# What is expected
Print the line containing "NAS DE LEVADURA, DERIVADO" and every later line of the records. Keep each one exactly as given, ending with the last.

# The data

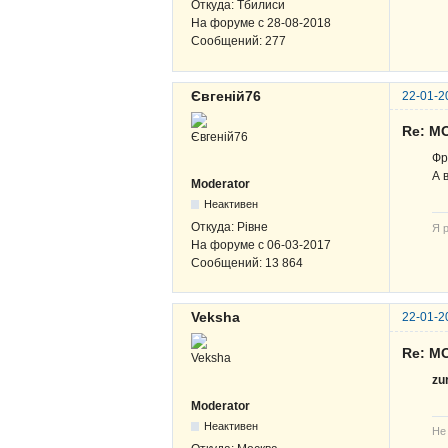
Откуда:
Тбилиси
На форуме с
28-08-2018
Сообщений:
277
Євгеній76
22-01-2
Re: M
Фр
А 
Moderator
Неактивен
Откуда:
Рівне
Я р
На форуме с
06-03-2017
Сообщений:
13 864
Veksha
22-01-2
Re: M
zu
Moderator
Неактивен
Не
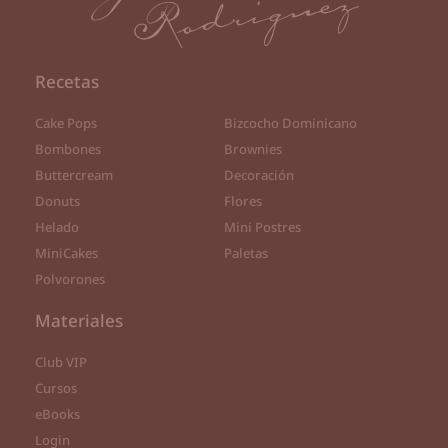
Recetas
Cake Pops
Bizcocho Dominicano
Bombones
Brownies
Buttercream
Decoración
Donuts
Flores
Helado
Mini Postres
MiniCakes
Paletas
Polvorones
Materiales
Club VIP
Cursos
eBooks
Login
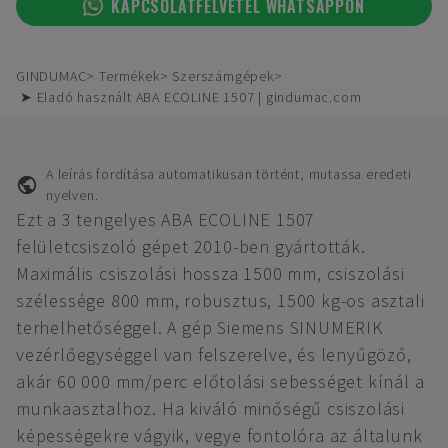
KAPCSOLATFELVÉTEL WHATSAPPON
GINDUMAC
Termékek
Szerszámgépek
➤ Eladó használt ABA ECOLINE 1507 | gindumac.com
A leírás fordítása automatikusan történt, mutassa eredeti
nyelven.
Ezt a 3 tengelyes ABA ECOLINE 1507
felületcsiszoló gépet 2010-ben gyártották.
Maximális csiszolási hossza 1500 mm, csiszolási
szélessége 800 mm, robusztus, 1500 kg-os asztali
terhelhetőséggel. A gép Siemens SINUMERIK
vezérlőegységgel van felszerelve, és lenyűgöző,
akár 60 000 mm/perc előtolási sebességet kínál a
munkaasztalhoz. Ha kiváló minőségű csiszolási
képességekre vágyik, vegye fontolóra az általunk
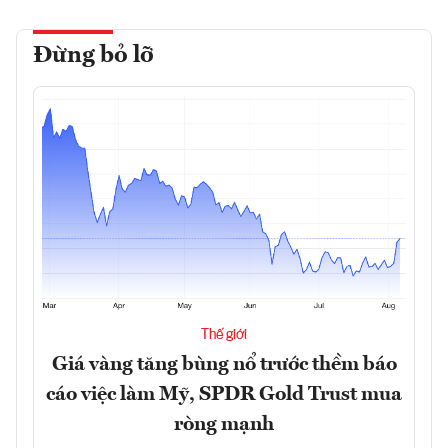
Đừng bỏ lỡ
Thế giới
Giá vàng tăng bùng nổ trước thềm báo
cáo việc làm Mỹ, SPDR Gold Trust mua
ròng mạnh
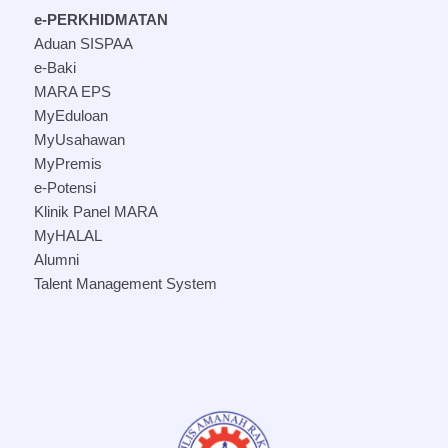
e-PERKHIDMATAN
Aduan SISPAA
e-Baki
MARA EPS
MyEduloan
MyUsahawan
MyPremis
e-Potensi
Klinik Panel MARA
MyHALAL
Alumni
Talent Management System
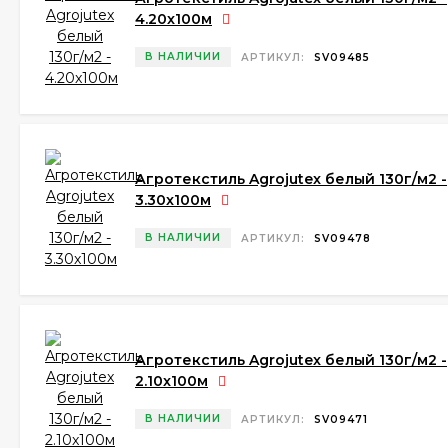
4.20x100м
В НАЛИЧИИ
АРТИКУЛ:
SV09485
Агротекстиль Agrojutex белый 130г/м2 -
3.30x100м
В НАЛИЧИИ
АРТИКУЛ:
SV09478
Агротекстиль Agrojutex белый 130г/м2 -
2.10x100м
В НАЛИЧИИ
АРТИКУЛ:
SV09471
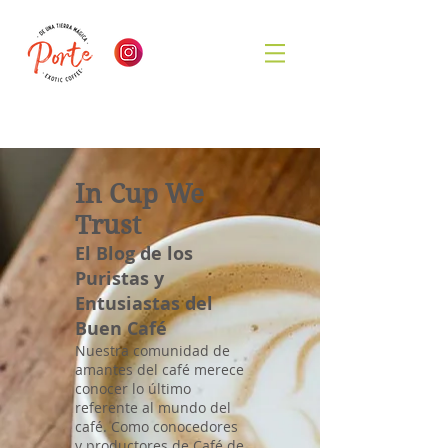
In Cup We
Trust
El Blog de los
Puristas y
Entusiastas del
Buen Café
Nuestra comunidad de
amantes del café merece
conocer lo último
referente al mundo del
café. Como conocedores
y productores de Café de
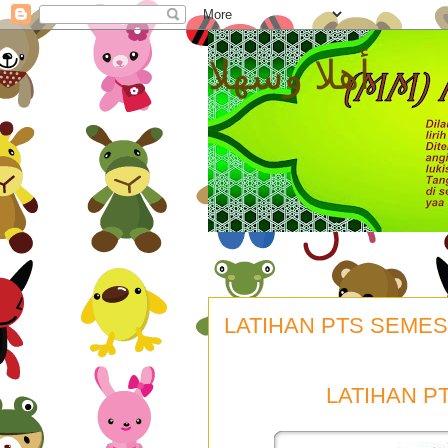
أهلا وسهلا
LATIHAN PTS SEMES
LATIHAN P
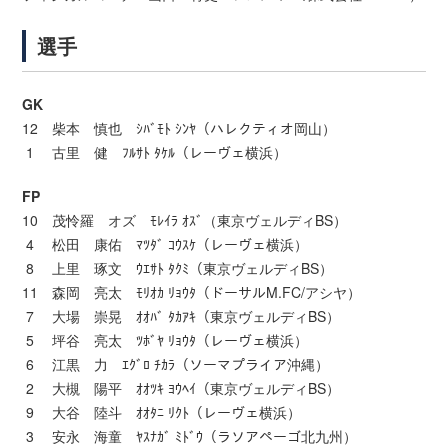
選手
GK
12 柴本 慎也 ｼﾊﾞﾓﾄ ｼﾝﾔ（ハレクティオ岡山）
1 古里 健 ﾌﾙｻﾄ ﾀｹﾙ（レーヴェ横浜）
FP
10 茂怜羅 オズ ﾓﾚｲﾗ ｵｽﾞ（東京ヴェルディBS）
4 松田 康佑 ﾏﾂﾀﾞ ｺｳｽｹ（レーヴェ横浜）
8 上里 琢文 ｳｴｻﾄ ﾀｸﾐ（東京ヴェルディBS）
11 森岡 亮太 ﾓﾘｵｶ ﾘｮｳﾀ（ドーサルM.FC/アシヤ）
7 大場 崇晃 ｵｵﾊﾞ ﾀｶｱｷ（東京ヴェルディBS）
5 坪谷 亮太 ﾂﾎﾞﾔ ﾘｮｳﾀ（レーヴェ横浜）
6 江黒 力 ｴｸﾞﾛ ﾁｶﾗ（ソーマプライア沖縄）
2 大槻 陽平 ｵｵﾂｷ ﾖｳﾍｲ（東京ヴェルディBS）
9 大谷 陸斗 ｵｵﾀﾆ ﾘｸﾄ（レーヴェ横浜）
3 安永 海童 ﾔｽﾅｶﾞ ﾐﾄﾞｳ（ラソアペーゴ北九州）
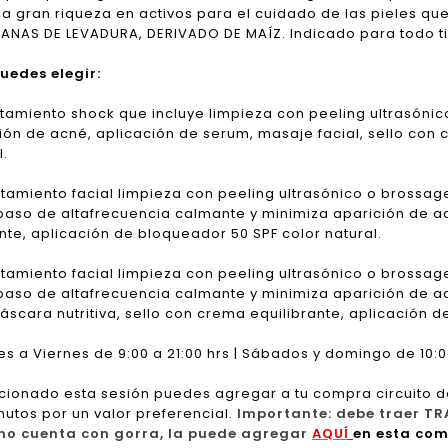
a gran riqueza en activos para el cuidado de las pieles qu
NAS DE LEVADURA, DERIVADO DE MAÍZ. Indicado para todo tip
uedes elegir:
tamiento shock que incluye limpieza con peeling ultrasóni
ión de acné, aplicación de serum, masaje facial, sello con
l.
tamiento facial limpieza con peeling ultrasónico o brossa
paso de altafrecuencia calmante y minimiza aparición de ac
nte, aplicación de bloqueador 50 SPF color natural.
tamiento facial limpieza con peeling ultrasónico o brossa
paso de altafrecuencia calmante y minimiza aparición de ac
scara nutritiva, sello con crema equilibrante, aplicación d
s a Viernes de 9:00 a 21:00 hrs | Sábados y domingo de 10:00
cionado esta sesión puedes agregar a tu compra circuito d
nutos por un valor preferencial.
Importante: debe traer TR
i no cuenta con gorra, la puede agregar
AQUÍ
en esta com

# Answer box
NAS DE LEVADURA, DERIVADO DE MAÍZ. Indicado para todo tip
uedes elegir:
tamiento shock que incluye limpieza con peeling ultrasóni
ión de acné, aplicación de serum, masaje facial, sello con
l.
tamiento facial limpieza con peeling ultrasónico o brossa
paso de altafrecuencia calmante y minimiza aparición de ac
nte, aplicación de bloqueador 50 SPF color natural.
tamiento facial limpieza con peeling ultrasónico o brossa
paso de altafrecuencia calmante y minimiza aparición de ac
scara nutritiva, sello con crema equilibrante, aplicación d
s a Viernes de 9:00 a 21:00 hrs | Sábados y domingo de 10:00
cionado esta sesión puedes agregar a tu compra circuito d
nutos por un valor preferencial.
Importante: debe traer TR
i no cuenta con gorra, la puede agregar
AQUÍ
en esta com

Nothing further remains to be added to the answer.